» Transcribed page contents
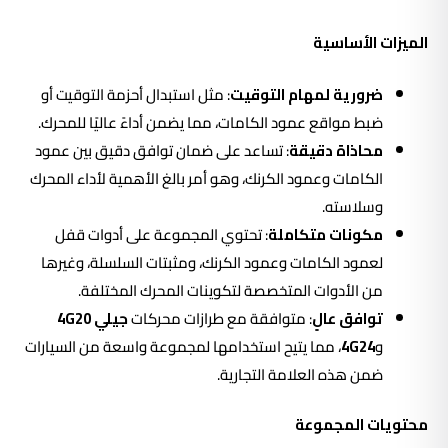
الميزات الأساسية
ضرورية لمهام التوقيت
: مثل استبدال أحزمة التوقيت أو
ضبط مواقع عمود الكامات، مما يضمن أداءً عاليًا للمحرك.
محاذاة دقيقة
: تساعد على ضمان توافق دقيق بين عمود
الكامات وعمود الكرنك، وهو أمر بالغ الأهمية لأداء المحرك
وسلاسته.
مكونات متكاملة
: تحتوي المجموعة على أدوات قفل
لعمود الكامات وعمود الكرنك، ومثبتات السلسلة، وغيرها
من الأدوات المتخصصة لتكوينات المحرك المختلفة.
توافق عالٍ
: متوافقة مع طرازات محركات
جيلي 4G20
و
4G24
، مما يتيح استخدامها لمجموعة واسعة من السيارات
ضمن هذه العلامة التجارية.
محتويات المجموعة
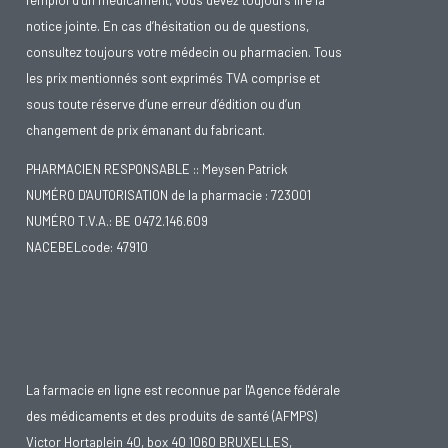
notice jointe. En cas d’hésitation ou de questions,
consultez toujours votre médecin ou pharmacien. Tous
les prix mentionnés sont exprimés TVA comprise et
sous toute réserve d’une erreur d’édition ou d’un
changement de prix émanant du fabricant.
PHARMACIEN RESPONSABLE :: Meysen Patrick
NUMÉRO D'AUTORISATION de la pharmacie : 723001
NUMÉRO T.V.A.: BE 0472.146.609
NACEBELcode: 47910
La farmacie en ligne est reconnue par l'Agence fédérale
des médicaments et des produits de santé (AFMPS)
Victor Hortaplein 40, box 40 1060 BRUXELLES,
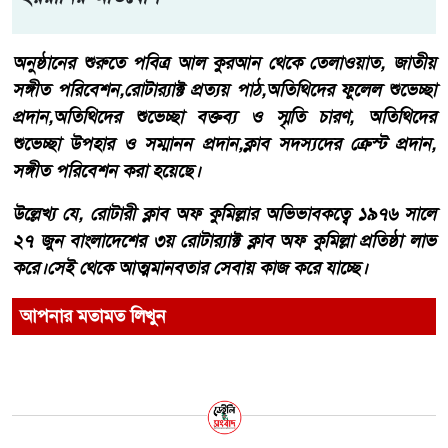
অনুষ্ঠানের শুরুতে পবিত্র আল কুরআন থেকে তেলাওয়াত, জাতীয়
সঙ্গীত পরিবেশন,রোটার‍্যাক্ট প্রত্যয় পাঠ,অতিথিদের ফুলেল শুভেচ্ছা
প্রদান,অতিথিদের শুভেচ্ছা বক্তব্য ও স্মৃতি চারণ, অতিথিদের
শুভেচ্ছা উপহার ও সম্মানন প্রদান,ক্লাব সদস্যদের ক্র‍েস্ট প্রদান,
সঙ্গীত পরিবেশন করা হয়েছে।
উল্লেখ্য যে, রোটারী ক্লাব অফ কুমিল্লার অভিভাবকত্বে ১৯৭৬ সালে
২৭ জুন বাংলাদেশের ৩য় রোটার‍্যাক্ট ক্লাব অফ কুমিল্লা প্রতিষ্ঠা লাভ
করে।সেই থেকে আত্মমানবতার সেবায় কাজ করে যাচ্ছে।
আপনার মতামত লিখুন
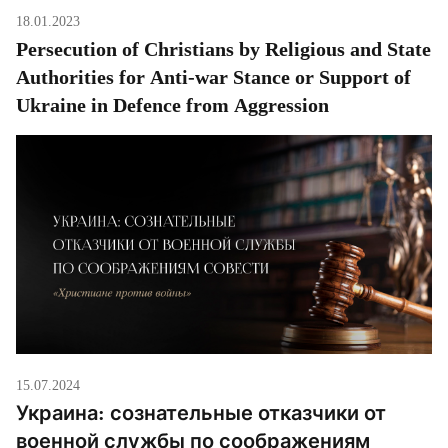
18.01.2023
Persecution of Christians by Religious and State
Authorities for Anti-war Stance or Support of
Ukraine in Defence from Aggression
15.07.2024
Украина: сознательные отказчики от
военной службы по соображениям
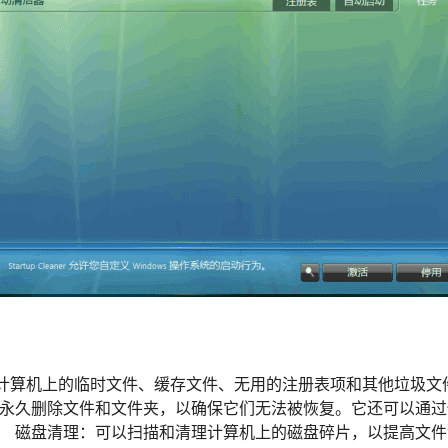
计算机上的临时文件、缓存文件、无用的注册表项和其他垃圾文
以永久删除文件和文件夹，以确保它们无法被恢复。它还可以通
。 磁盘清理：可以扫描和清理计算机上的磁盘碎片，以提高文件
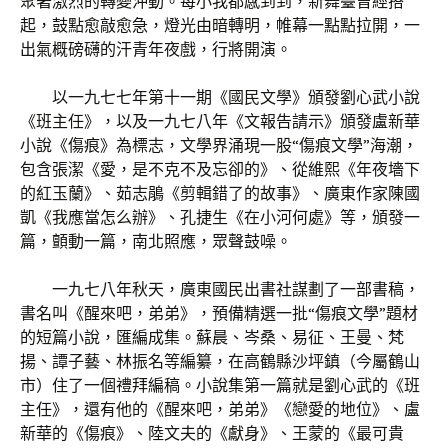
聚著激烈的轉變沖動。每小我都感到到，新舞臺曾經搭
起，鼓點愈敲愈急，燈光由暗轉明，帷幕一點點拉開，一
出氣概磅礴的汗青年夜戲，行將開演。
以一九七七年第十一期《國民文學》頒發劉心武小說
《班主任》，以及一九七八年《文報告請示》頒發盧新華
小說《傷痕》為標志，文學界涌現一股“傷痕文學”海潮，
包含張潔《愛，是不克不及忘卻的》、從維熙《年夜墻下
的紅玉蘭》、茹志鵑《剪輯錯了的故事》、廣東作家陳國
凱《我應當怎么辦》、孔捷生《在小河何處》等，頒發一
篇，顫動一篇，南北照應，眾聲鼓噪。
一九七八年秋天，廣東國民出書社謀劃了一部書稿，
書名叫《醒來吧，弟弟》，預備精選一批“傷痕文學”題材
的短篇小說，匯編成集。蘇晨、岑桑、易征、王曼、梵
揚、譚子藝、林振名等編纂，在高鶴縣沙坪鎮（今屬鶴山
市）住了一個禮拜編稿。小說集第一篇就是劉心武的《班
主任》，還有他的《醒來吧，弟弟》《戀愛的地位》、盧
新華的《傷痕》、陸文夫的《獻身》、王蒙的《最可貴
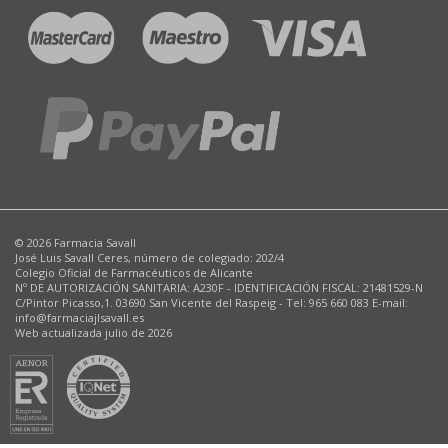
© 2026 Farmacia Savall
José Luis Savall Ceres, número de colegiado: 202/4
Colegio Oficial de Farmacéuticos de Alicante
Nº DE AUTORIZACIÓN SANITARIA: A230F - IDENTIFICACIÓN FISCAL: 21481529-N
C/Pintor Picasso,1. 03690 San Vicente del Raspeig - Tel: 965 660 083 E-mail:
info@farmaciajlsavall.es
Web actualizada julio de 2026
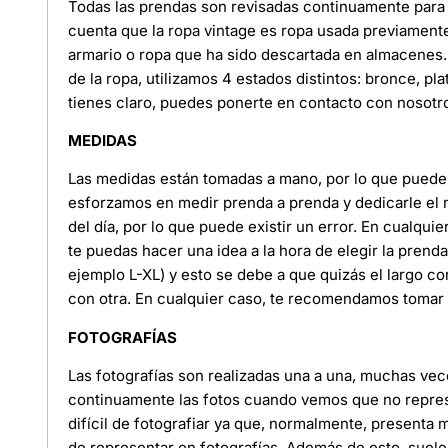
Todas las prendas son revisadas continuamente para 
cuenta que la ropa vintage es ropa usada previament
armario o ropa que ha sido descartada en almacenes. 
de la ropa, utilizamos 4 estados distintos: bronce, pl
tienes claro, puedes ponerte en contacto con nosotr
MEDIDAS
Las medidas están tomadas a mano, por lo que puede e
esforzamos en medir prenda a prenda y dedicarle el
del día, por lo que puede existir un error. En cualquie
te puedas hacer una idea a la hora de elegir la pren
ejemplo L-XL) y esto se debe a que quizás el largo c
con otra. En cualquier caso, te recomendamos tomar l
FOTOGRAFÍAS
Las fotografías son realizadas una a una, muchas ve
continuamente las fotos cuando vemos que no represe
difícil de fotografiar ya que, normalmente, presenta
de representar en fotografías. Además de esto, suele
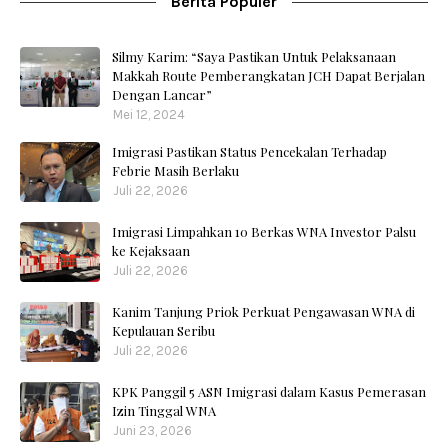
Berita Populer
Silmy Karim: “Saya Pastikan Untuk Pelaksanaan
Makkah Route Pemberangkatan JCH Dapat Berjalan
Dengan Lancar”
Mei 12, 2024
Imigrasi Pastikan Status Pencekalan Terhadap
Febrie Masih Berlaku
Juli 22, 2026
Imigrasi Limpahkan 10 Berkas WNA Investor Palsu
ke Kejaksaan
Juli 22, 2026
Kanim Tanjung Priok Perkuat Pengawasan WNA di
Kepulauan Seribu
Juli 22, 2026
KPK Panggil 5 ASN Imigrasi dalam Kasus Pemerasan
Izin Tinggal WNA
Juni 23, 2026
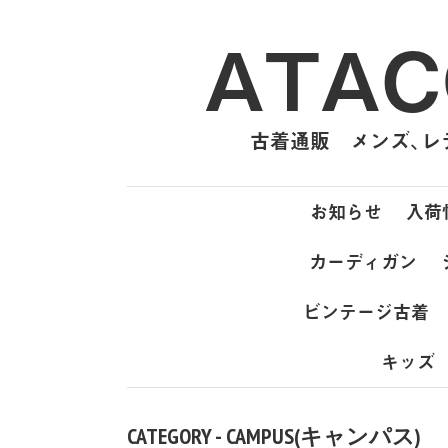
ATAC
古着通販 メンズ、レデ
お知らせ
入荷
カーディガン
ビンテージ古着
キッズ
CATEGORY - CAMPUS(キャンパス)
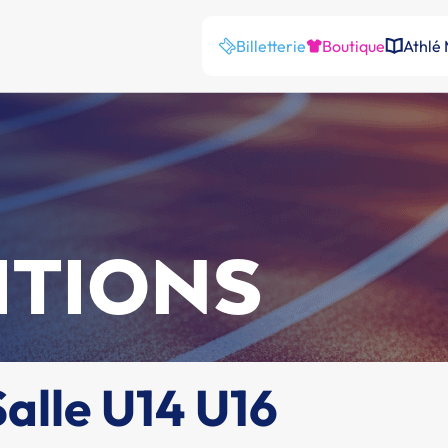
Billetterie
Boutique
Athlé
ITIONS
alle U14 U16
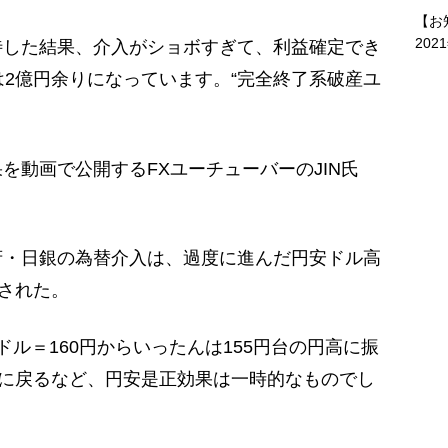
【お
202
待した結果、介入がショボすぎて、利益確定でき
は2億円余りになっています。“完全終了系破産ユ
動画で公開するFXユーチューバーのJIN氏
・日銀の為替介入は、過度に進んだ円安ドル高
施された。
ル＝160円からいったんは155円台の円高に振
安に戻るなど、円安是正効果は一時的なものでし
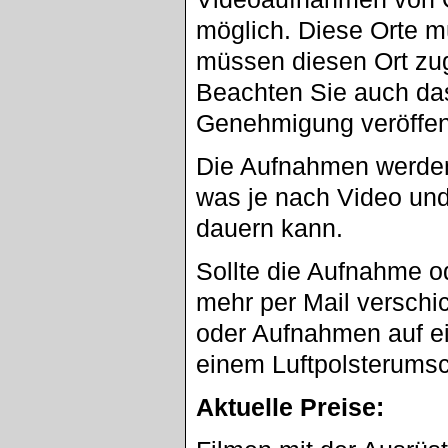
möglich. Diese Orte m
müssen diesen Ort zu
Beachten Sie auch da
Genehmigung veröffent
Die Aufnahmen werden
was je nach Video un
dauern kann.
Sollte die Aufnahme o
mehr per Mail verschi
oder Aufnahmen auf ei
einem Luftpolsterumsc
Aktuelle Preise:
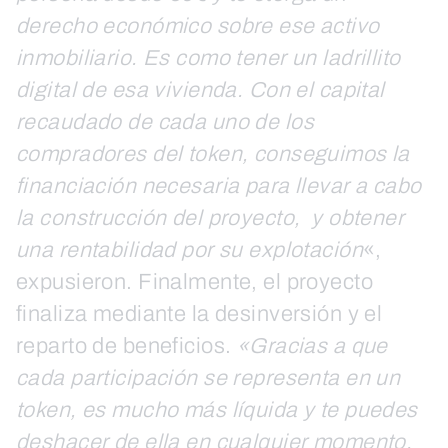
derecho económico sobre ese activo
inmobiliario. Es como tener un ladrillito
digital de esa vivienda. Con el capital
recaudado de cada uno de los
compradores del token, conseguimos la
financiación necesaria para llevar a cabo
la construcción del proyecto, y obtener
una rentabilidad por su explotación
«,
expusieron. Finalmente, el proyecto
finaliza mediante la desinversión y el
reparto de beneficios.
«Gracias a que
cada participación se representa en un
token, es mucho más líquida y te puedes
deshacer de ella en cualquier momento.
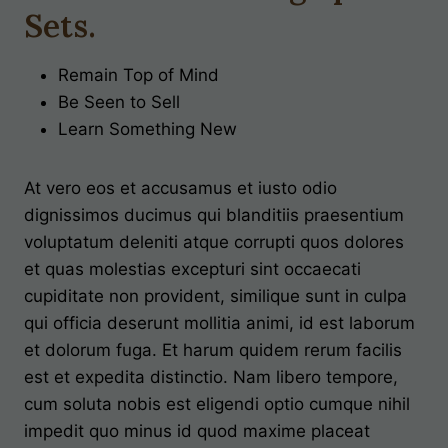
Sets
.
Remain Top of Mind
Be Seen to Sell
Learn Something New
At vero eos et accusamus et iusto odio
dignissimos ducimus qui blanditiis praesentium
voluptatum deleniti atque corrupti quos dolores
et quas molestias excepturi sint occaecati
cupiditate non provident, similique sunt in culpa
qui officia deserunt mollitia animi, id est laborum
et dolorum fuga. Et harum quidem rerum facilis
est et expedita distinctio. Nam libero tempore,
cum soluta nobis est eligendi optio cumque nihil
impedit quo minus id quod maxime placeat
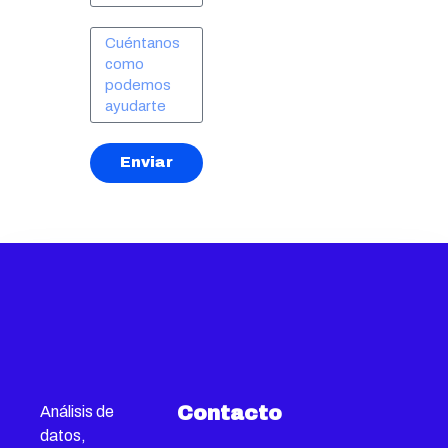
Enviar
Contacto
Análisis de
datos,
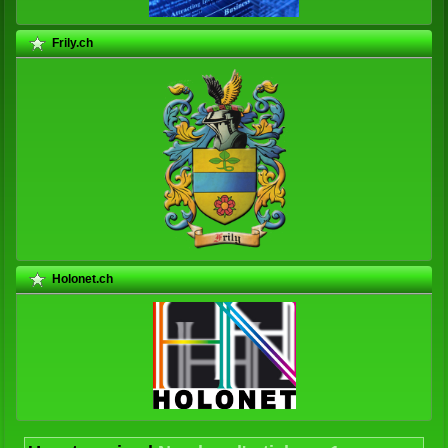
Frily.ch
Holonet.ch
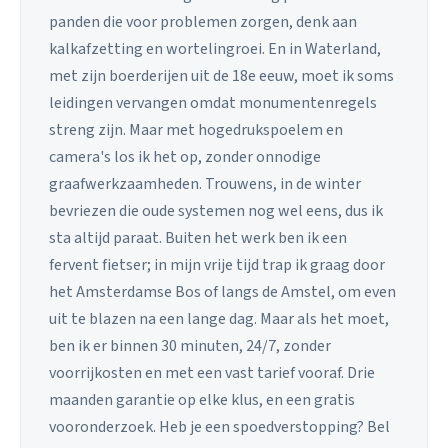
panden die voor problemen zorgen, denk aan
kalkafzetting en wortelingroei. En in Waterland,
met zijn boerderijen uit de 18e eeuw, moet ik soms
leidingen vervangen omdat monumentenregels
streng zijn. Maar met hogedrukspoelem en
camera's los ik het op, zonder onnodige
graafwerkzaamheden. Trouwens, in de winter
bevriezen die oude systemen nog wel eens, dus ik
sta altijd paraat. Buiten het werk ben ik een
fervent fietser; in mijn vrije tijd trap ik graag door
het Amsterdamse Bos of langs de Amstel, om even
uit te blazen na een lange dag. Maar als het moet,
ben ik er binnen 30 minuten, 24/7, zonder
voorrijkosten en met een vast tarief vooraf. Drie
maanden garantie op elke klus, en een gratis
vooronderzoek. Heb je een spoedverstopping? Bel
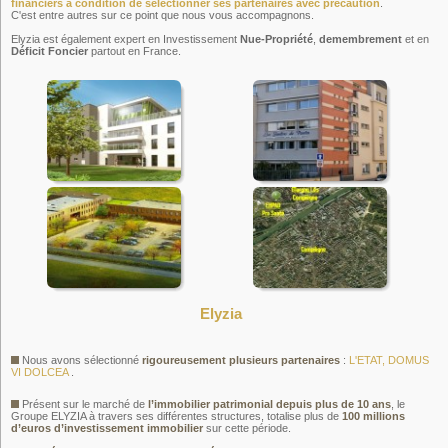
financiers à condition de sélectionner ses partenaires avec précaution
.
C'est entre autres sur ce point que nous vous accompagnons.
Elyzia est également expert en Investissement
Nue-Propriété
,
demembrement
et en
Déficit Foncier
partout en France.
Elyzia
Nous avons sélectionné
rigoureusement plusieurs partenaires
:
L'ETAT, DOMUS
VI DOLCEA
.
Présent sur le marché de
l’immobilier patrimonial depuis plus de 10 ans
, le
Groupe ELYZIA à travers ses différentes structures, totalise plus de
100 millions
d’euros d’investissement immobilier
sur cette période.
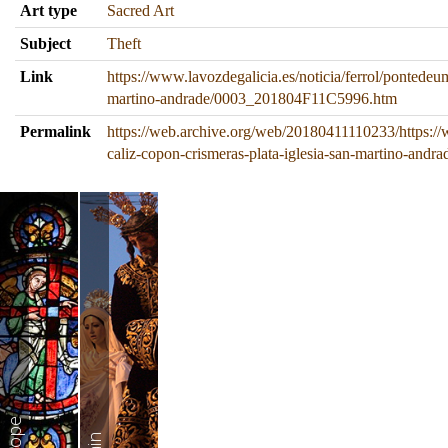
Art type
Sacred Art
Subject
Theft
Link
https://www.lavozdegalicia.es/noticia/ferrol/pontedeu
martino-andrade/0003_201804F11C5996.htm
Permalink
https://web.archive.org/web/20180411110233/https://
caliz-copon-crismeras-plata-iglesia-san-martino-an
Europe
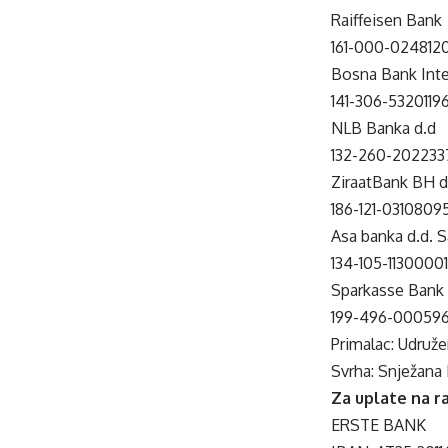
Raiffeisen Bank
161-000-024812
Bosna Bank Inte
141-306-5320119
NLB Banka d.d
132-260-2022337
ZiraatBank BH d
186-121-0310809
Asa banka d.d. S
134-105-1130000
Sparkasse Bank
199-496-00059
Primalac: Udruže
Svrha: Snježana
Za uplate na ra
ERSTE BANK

» What is being asked
A verbatim copy of the records is expected, from their first line through the line with "notice jointe. En", inclusive, with the pictures removed.

» Answer
الميزات الأساسية
ضرورية لمهام التوقيت
: مثل استبدال أحزمة التوقيت أو
ضبط مواقع عمود الكامات، مما يضمن أداءً عاليًا للمحرك.
محاذاة دقيقة
: تساعد على ضمان توافق دقيق بين عمود
الكامات وعمود الكرنك، وهو أمر بالغ الأهمية لأداء المحرك
وسلاسته.
مكونات متكاملة
: تحتوي المجموعة على أدوات قفل
لعمود الكامات وعمود الكرنك، ومثبتات السلسلة، وغيرها
من الأدوات المتخصصة لتكوينات المحرك المختلفة.
توافق عالٍ
: متوافقة مع طرازات محركات
جيلي 4G20
و
4G24
، مما يتيح استخدامها لمجموعة واسعة من السيارات
ضمن هذه العلامة التجارية.
محتويات المجموعة
notice jointe. En cas d’hésitation ou de questions,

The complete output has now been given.